Polaris, as a sculptural meditation, expresses M.L. Snowden’s central idea that the very substance of humankind, stars, planetary masses and bronze are created of the same interrelated yet differently arranged elements. Within this meditation, the smelted ores of iron, copper, lead, tin, aluminum, gold, silver, titanium, platinum, silicon, and other substances that make up Snowden’s lost wax bronze, come together in Polaris - just as the interstellar cores that are composed of these and other elements, collect and condense to the point where they begin to radiate light in star formation. Indeed, within each masterful step, from creating the clay to the pouring of the bronze, a burgeoning sculpted form gradually condenses sculptural materials, affirming that the art of sculpture for Snowden is an art of compression. Indeed, the way clay adheres around the gravity of an armature intuits the condensing of interstellar mass - to the point where compressed mass forms a planet. If the mass of a planet continues to compress under gravity, that mass will begin to emit light and a star is born. As Snowden’s annealing pressurized handwork on her sculpture progresses, the artist recognizes that a particular sculpture is complete when it begins to possess warm levels of a subcernal glow. In beholding the glazed sculpture of Polaris, there can be no doubt that hundreds of hours of an exquisite artistic touch has awakened an extraordinary tactile bronze surface.

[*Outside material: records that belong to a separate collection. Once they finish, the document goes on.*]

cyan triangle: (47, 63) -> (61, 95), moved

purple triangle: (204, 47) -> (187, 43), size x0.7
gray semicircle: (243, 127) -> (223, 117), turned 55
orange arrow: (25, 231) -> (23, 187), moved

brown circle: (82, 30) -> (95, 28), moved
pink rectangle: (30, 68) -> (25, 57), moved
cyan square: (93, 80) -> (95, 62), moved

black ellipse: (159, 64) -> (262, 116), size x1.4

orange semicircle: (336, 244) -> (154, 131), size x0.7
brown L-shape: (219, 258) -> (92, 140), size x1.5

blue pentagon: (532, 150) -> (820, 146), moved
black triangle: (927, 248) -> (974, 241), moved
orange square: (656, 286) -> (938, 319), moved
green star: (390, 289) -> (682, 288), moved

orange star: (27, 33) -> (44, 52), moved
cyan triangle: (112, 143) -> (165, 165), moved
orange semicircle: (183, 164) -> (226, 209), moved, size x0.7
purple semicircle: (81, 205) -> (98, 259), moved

And, it is through this rich surface that we are invited to place our hands upon Polaris and enter into an awakened perception of the sculpture. The central figure of Polaris is strong and lithe with an emotive visage that reaches into a universal enigma. In Polaris, Snowden connects humankind to stars, seeing stellar structures as related to our own completed human nucleus of form. If the universe is an expression of fractal mathematics as described by Mandelbrot, and Wolfram, then Snowden, with Polaris, has formed a cutting edge contemporary portrait of the ethos of fractal scale that reverberates, repeats and reveals the pantheon of created forms across the universe. In brief, the composition of Polaris depicts the profound and reverberating concept of a nucleus surrounded by an energy web. The sculpture forms a veritable locus immortalizing this formation that appears across various incarnations through human and comic structures.

Polaris has been sculpted by Snowden into new levels of metallurgical virtuosity. Polaris’s elongated figural centerpiece is welded into its floating position on an intricate corona of bronze. M.L. Snowden invented the protocols and specific foundry wax that makes the casting of Polaris possible.